• Work to complete: Copy the records below, from the line containing "Vision Off-Road" through the last line; leave out pictures.

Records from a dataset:
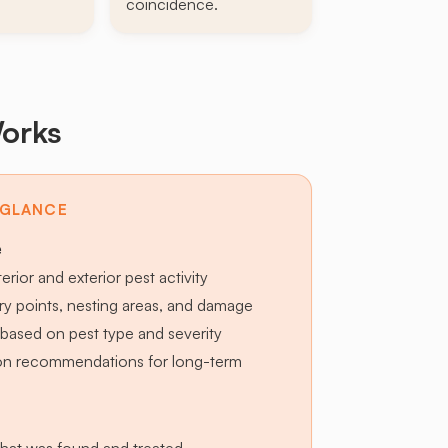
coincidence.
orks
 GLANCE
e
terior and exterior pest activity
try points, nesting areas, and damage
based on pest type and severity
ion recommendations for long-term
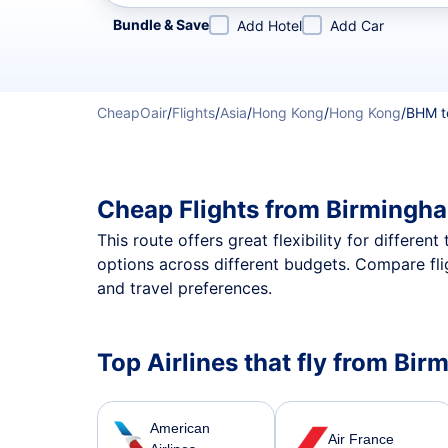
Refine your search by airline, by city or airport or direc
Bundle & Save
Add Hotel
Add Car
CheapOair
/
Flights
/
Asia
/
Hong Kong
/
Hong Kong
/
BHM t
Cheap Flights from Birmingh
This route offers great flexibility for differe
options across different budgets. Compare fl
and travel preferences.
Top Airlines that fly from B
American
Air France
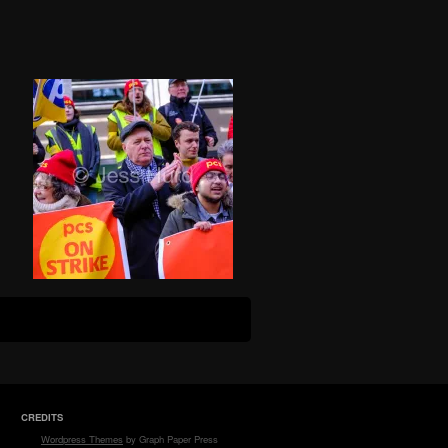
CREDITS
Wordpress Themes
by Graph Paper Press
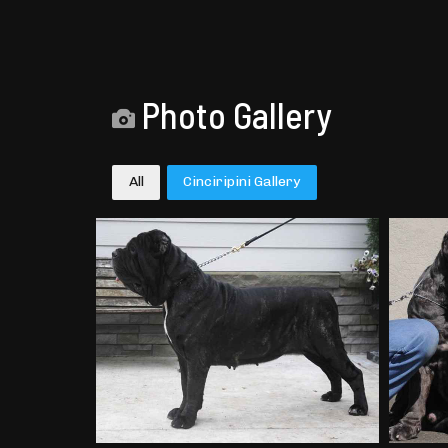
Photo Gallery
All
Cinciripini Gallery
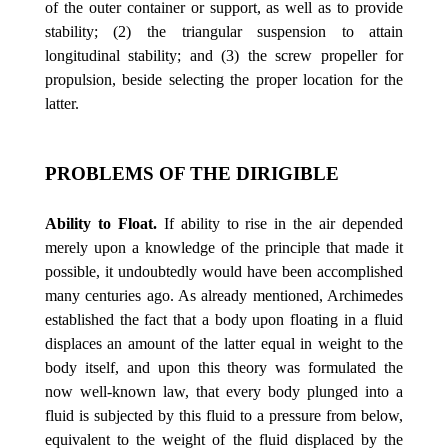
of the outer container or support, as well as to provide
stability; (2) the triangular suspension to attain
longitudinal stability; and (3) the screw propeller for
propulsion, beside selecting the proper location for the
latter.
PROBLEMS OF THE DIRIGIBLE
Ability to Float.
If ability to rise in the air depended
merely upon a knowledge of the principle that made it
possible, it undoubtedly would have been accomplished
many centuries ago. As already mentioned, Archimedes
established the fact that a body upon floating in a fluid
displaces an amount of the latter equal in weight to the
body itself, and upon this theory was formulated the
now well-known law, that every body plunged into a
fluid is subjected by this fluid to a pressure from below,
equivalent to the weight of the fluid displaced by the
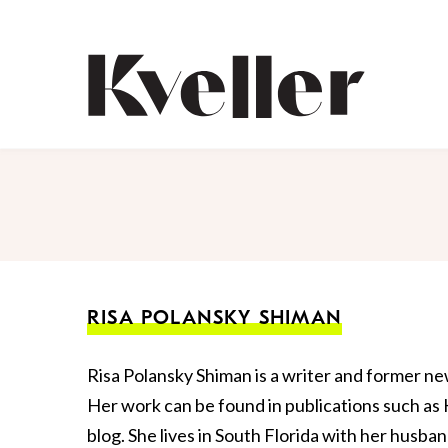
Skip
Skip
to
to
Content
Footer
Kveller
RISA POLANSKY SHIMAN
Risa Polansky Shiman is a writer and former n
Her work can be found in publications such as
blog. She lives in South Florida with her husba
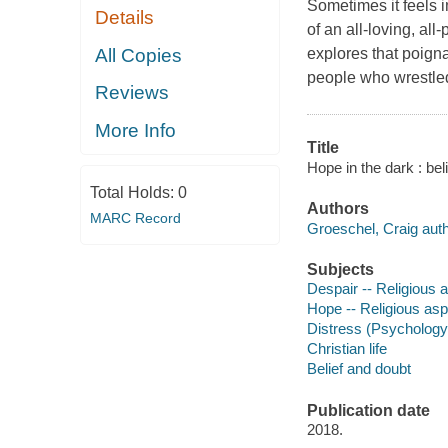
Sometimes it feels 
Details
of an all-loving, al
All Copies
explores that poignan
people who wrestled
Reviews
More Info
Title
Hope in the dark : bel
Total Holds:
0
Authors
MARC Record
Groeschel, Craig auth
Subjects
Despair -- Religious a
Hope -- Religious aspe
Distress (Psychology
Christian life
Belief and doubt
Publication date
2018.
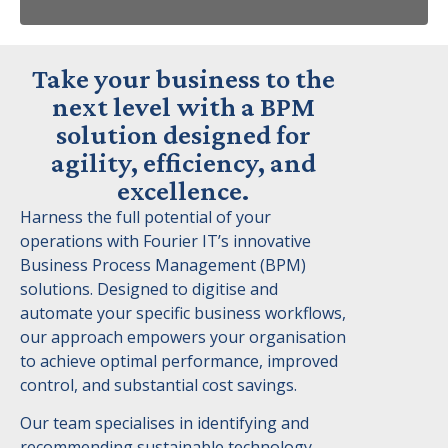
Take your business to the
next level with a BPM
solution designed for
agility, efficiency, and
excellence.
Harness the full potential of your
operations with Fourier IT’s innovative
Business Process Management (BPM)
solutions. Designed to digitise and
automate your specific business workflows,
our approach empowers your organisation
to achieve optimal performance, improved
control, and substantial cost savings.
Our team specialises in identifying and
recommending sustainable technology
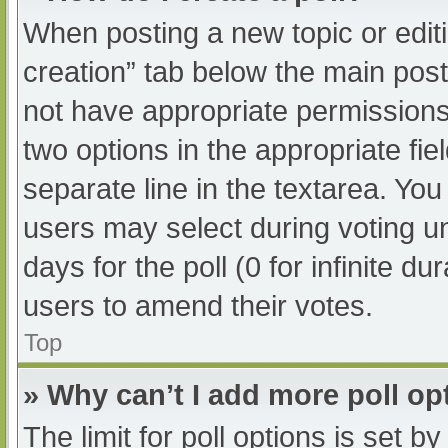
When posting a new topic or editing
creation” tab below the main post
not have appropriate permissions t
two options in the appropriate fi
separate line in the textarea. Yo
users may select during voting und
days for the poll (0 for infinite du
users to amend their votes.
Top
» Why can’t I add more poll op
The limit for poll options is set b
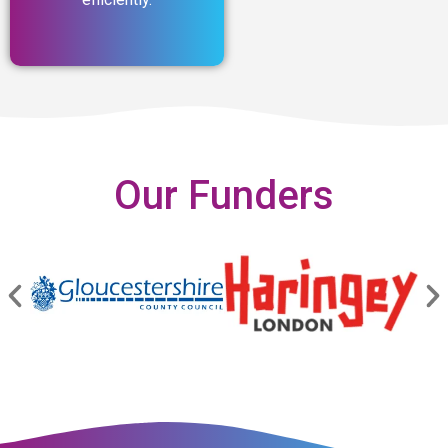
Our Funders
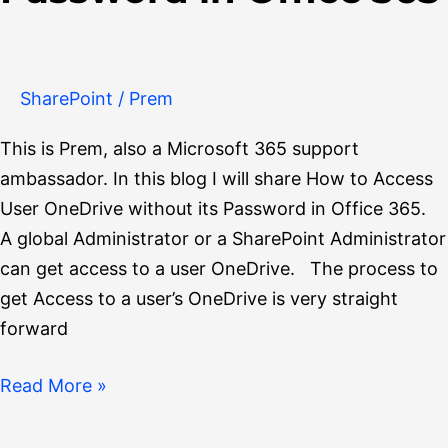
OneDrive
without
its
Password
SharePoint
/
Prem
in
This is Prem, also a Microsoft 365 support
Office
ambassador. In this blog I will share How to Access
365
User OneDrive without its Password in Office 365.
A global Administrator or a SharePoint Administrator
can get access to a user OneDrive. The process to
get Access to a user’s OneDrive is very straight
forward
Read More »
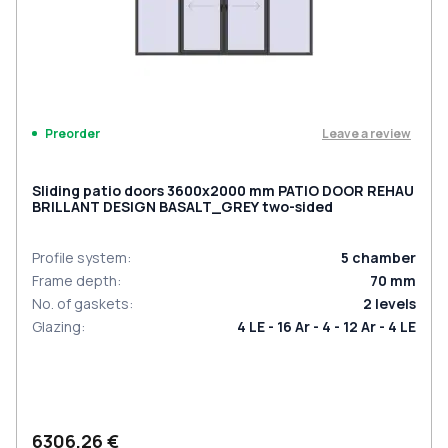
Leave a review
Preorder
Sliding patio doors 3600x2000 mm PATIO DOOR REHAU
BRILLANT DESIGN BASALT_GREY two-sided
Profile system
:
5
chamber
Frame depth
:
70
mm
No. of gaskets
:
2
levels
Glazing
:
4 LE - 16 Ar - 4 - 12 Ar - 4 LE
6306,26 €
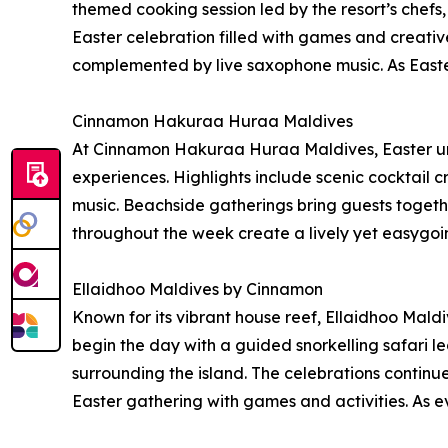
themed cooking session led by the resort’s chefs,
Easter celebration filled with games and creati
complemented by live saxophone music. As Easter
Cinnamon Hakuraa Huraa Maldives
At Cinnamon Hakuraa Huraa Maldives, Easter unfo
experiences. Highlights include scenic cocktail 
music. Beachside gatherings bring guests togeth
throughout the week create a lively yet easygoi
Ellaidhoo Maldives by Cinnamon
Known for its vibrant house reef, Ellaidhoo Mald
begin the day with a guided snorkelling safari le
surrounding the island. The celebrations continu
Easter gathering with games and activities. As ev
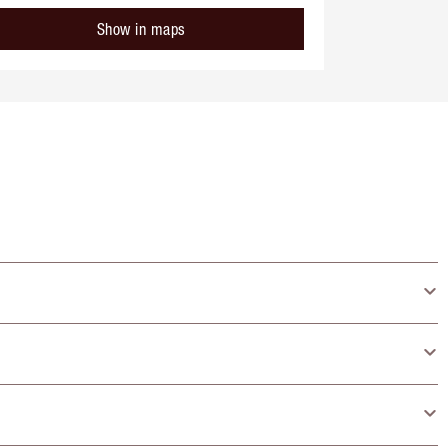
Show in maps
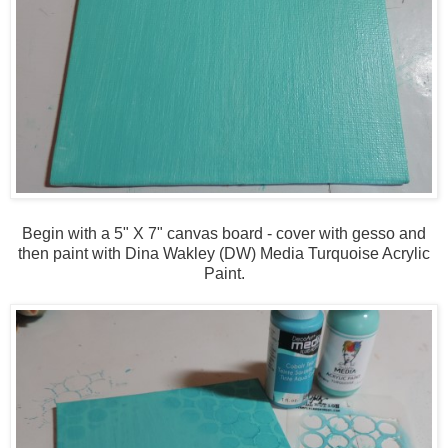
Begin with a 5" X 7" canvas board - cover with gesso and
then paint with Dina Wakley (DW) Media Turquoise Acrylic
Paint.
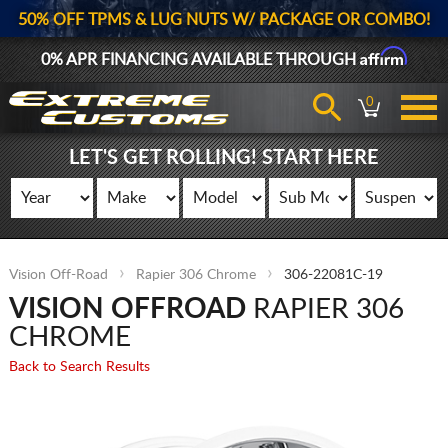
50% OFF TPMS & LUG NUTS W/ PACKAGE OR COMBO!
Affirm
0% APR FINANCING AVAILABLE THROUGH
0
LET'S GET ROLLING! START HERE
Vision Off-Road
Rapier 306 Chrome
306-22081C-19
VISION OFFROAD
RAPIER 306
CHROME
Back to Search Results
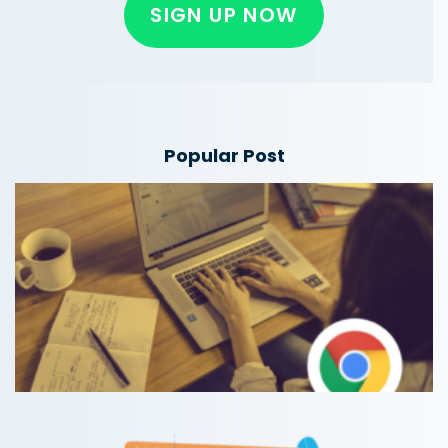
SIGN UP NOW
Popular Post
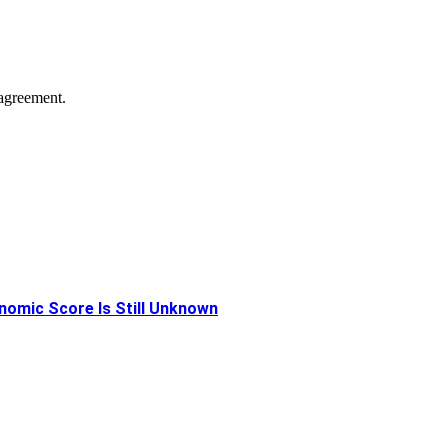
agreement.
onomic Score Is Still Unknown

• Solution to this task:
Vision Off-Road
Rapier 306 Chrome
306-22081C-19
VISION OFFROAD
RAPIER 306
CHROME
Back to Search Results
SIGN UP NOW
Popular Post
agreement.
onomic Score Is Still Unknown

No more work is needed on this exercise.